Adolf Hitler and the Party leadership had decided upon the final destruction of the Jewish nation.
43
From time to time Sofya Osipovna Levinton remembered her old life: her five years at Zurich University, the summer holiday she had spent in Paris and Italy, the concerts she had been to at the Conservatory, the expeditions to the mountains of Central Asia, her thirty-two years as a doctor, her favourite dishes, the friends whose lives, with all their ups and downs, had been intertwined with her own, her frequent telephone calls, the odd phrases of Ukrainian she had always used, her games of cards, the belongings she had left in her room in Moscow.

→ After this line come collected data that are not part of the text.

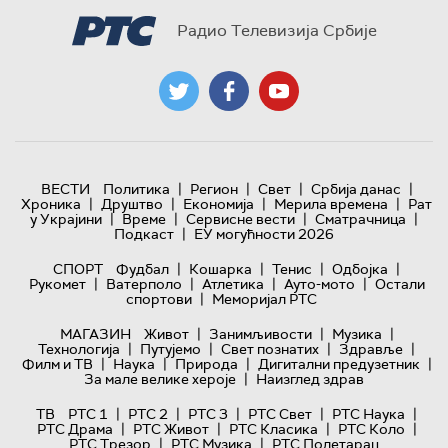
Радио Телевизија Србије
|
|
|
|
ВЕСТИ
Политика
Регион
Свет
Србија данас
|
|
|
|
Хроника
Друштво
Економија
Мерила времена
Рат
|
|
|
|
у Украјини
Време
Сервисне вести
Сматрачница
|
Подкаст
ЕУ могућности 2026
|
|
|
|
СПОРТ
Фудбал
Кошарка
Тенис
Одбојка
|
|
|
|
Рукомет
Ватерполо
Атлетика
Ауто-мото
Остали
|
спортови
Меморијал РТС
|
|
|
МАГАЗИН
Живот
Занимљивости
Музика
|
|
|
|
Технологијa
Путујемо
Свет познатих
Здравље
|
|
|
|
Филм и ТВ
Наука
Природа
Дигитални предузетник
|
За мале велике хероје
Наизглед здрав
|
|
|
|
|
ТВ
РТС 1
РТС 2
РТС 3
РТС Свет
РТС Наука
|
|
|
|
РТС Драма
РТС Живот
РТС Класика
РТС Коло
|
|
РТС Трезор
РТС Музика
РТС Полетарац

She also remembered her time in Stalingrad – together with Alexandra Vladimirovna, Zhenya, Seryozha, Vera and Marusya. The closer people had been to her, the further away they now seemed.
Early one evening, while their train stood in a siding somewhere near Kiev, she was searching her collar for lice; two middle-aged women beside her were chattering away, very quietly, in Yiddish. She suddenly realized with absolute clarity that all this really was happening to her – to Sonechka, Sonka, Sofya, Major Sofya Osipovna Levinton of the Medical Service.
The most fundamental change in people at this time was a weakening of their sense of individual identity; their sense of fate grew correspondingly stronger.